Within these entries, how many lines contain the word "Discard"? Answer with the number alone.

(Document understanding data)
^^^^

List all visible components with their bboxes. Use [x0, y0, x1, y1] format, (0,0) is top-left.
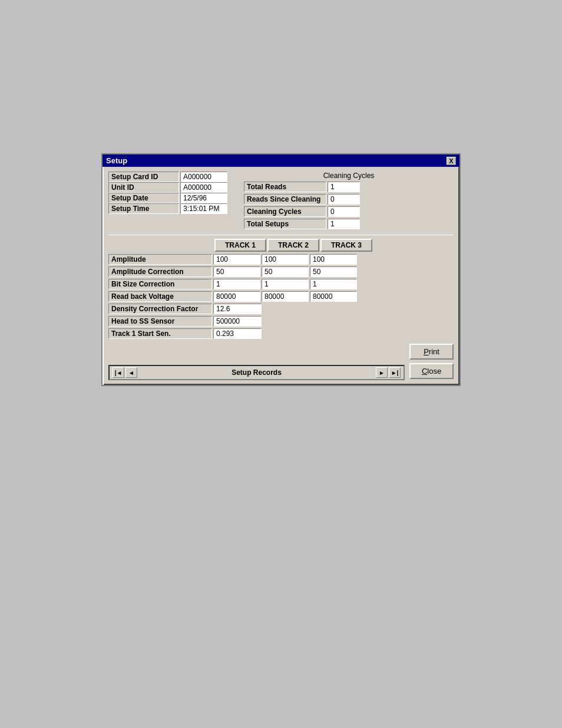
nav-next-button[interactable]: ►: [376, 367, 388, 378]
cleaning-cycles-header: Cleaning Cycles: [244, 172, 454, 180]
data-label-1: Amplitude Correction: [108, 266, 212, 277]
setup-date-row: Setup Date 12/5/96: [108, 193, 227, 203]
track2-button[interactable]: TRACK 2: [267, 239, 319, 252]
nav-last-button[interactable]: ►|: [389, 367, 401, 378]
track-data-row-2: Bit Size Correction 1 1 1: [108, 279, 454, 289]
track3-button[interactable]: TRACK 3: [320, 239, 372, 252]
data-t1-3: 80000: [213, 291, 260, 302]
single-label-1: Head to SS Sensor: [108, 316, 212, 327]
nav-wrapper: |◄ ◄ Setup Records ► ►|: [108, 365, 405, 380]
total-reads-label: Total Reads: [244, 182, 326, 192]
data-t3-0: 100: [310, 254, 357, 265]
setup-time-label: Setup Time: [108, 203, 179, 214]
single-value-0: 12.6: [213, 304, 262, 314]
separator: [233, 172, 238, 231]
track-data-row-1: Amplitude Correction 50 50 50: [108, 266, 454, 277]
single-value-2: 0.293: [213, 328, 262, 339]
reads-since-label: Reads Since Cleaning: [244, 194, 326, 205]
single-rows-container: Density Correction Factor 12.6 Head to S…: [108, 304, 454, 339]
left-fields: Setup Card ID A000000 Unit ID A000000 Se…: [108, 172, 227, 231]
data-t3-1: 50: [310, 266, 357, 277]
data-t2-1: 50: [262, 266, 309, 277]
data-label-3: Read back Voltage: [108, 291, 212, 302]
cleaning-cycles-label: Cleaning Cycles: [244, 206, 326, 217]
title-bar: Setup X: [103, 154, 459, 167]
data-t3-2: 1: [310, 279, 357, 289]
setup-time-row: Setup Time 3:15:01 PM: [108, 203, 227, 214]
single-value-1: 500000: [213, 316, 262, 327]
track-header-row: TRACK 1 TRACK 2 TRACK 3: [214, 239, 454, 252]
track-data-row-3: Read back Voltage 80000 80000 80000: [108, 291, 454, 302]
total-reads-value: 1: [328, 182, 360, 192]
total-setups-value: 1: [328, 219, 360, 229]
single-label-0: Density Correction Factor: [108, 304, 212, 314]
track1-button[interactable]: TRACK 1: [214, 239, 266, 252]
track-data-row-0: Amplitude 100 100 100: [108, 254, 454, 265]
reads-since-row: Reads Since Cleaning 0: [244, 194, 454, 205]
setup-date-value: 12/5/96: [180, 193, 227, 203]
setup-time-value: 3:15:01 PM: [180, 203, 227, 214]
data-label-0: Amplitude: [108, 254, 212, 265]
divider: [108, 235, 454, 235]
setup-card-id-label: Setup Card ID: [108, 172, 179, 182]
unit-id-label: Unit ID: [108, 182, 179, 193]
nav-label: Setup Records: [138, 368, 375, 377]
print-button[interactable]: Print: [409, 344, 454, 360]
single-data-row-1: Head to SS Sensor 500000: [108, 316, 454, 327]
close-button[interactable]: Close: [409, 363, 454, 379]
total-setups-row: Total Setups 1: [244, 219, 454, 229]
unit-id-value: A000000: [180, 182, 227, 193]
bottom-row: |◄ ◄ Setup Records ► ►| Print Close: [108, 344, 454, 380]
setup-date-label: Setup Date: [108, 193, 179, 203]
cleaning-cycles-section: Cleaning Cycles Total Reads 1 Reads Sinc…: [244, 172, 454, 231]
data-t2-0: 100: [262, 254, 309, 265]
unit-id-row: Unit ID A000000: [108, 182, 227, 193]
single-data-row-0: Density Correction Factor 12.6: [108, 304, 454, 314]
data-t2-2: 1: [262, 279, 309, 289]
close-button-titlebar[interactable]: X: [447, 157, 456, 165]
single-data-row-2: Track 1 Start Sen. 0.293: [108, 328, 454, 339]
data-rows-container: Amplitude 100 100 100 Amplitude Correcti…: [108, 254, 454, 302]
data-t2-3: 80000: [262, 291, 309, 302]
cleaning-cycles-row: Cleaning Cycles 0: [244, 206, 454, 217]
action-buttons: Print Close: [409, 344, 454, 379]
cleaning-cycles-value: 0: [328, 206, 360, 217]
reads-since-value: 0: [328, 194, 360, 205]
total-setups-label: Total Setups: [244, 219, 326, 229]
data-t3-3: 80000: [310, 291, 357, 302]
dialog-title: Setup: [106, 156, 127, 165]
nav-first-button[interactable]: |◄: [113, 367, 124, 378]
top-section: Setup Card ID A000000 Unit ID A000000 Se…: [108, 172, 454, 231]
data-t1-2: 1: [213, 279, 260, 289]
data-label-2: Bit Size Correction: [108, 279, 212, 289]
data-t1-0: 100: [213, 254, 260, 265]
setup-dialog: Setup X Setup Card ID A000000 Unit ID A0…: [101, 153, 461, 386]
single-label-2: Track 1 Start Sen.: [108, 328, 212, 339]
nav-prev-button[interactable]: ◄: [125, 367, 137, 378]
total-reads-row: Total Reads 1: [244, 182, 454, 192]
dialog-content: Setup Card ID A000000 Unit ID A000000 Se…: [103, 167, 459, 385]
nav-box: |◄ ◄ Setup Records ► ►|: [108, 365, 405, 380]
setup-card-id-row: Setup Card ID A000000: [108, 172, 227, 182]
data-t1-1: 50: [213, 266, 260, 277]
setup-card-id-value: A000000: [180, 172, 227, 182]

^^^^

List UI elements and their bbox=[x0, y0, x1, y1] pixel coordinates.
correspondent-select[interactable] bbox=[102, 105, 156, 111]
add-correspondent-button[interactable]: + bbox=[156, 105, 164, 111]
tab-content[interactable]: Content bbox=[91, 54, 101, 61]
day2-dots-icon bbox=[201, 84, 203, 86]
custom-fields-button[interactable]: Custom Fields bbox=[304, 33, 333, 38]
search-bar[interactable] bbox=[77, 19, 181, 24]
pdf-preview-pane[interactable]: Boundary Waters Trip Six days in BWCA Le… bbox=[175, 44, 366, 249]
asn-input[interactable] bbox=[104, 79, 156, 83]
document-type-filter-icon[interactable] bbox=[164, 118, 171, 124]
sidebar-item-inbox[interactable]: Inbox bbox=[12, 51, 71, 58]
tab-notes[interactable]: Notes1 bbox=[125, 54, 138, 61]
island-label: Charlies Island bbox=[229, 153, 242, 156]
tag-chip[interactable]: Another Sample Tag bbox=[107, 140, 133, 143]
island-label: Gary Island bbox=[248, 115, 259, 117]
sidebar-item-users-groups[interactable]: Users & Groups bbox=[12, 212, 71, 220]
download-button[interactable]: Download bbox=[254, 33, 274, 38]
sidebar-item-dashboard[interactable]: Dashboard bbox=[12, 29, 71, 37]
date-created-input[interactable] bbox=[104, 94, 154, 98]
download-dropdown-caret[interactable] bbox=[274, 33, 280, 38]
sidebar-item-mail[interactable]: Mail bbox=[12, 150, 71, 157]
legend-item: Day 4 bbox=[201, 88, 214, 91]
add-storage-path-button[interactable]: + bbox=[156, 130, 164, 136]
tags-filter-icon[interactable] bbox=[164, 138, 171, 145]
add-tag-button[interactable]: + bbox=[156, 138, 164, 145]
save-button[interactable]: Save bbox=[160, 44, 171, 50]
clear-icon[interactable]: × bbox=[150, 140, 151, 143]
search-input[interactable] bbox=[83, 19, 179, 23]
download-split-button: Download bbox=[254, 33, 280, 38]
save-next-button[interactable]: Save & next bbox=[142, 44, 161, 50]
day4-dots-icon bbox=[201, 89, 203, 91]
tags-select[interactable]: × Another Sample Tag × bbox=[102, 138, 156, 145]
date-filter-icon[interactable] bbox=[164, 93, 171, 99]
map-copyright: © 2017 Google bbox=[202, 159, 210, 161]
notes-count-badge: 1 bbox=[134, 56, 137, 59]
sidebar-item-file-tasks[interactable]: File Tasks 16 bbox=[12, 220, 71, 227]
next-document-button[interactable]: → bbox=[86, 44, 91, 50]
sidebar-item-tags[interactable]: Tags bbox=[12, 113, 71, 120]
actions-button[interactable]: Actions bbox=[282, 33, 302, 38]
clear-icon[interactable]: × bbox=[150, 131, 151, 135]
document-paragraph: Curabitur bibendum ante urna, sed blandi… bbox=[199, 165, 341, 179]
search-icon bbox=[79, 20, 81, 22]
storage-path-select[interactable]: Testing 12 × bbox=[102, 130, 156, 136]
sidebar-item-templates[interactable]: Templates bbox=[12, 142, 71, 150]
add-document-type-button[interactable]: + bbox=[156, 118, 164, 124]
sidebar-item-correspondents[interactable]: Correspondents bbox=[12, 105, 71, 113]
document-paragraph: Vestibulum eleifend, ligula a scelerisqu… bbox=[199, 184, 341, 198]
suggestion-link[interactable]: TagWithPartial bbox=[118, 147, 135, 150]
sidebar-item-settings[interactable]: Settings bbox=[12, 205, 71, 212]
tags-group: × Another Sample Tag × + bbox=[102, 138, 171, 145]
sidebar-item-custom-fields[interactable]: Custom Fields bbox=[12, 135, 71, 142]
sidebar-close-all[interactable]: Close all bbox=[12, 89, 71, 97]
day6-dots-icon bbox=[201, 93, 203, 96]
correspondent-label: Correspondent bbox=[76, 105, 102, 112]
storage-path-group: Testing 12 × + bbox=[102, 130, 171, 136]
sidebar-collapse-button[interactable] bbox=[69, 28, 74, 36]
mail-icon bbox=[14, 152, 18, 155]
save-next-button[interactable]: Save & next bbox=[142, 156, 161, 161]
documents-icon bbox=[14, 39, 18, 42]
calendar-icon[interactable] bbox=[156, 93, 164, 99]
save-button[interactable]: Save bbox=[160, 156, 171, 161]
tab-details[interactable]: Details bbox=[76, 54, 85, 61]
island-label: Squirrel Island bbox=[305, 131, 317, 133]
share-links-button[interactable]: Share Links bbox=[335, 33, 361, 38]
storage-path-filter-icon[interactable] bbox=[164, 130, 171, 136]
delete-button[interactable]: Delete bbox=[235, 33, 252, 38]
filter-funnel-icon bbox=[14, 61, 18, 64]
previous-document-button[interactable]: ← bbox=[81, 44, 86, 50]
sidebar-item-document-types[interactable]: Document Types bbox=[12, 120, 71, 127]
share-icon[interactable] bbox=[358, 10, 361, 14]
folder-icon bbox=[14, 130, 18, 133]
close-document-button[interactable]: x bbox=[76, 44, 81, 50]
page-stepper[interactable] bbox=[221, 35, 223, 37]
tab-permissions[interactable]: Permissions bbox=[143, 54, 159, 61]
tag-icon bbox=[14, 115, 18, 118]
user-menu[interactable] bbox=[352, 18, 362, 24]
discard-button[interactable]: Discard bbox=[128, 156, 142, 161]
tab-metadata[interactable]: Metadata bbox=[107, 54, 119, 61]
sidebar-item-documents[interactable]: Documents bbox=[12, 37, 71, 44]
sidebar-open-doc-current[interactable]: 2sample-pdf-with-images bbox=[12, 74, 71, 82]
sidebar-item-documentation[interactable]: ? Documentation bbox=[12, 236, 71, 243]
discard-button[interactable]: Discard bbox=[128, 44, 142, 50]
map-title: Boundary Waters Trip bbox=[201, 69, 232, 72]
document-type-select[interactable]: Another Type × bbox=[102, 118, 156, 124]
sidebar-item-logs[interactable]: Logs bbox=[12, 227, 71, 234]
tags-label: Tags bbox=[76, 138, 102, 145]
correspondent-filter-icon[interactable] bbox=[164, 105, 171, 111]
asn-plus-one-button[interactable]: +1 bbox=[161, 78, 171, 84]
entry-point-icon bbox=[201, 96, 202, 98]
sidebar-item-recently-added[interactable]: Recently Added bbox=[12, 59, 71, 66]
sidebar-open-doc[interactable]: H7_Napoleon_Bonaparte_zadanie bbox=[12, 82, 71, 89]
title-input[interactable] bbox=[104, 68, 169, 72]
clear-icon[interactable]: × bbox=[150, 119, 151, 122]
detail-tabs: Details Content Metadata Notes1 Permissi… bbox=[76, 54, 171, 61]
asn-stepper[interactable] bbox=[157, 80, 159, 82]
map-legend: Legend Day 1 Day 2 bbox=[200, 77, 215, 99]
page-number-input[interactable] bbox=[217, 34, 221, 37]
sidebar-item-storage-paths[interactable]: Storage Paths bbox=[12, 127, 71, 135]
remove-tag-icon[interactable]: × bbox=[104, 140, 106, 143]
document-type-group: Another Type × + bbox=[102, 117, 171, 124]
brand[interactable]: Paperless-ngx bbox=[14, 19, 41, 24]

^^^^

Exercise solution: 2